'''

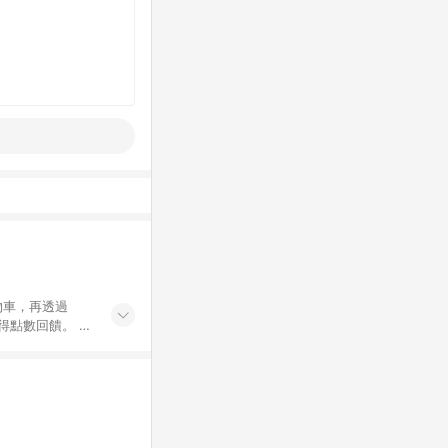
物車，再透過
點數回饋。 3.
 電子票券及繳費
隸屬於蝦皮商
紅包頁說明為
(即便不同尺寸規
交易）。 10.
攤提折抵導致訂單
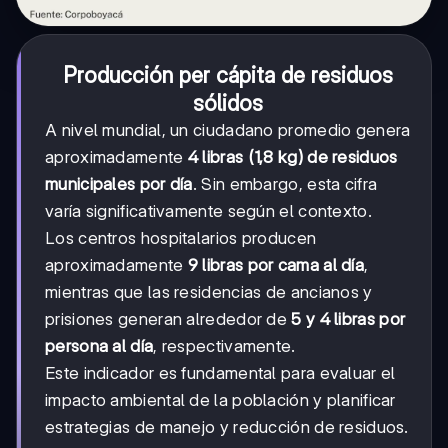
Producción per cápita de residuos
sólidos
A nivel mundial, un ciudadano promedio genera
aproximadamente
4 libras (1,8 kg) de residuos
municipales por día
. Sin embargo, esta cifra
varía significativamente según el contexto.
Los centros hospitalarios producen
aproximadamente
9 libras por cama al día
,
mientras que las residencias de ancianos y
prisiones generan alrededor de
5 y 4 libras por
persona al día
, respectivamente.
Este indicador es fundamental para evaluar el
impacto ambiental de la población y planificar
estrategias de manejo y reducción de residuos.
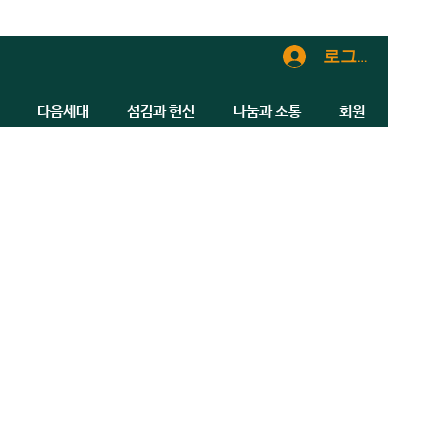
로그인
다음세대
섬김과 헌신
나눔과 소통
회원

'''

The result should be all the records, retyped exactly, with no pictures among them.

物車，再透過
點數回饋。 3.
 電子票券及繳費
隸屬於蝦皮商
紅包頁說明為
(即便不同尺寸規
交易）。 10.
攤提折抵導致訂單
Producción per cápita de residuos
sólidos
A nivel mundial, un ciudadano promedio genera
aproximadamente
4 libras (1,8 kg) de residuos
municipales por día
. Sin embargo, esta cifra
varía significativamente según el contexto.
Los centros hospitalarios producen
aproximadamente
9 libras por cama al día
,
mientras que las residencias de ancianos y
prisiones generan alrededor de
5 y 4 libras por
persona al día
, respectivamente.
Este indicador es fundamental para evaluar el
impacto ambiental de la población y planificar
estrategias de manejo y reducción de residuos.
로그인
다음세대
섬김과 헌신
나눔과 소통
회원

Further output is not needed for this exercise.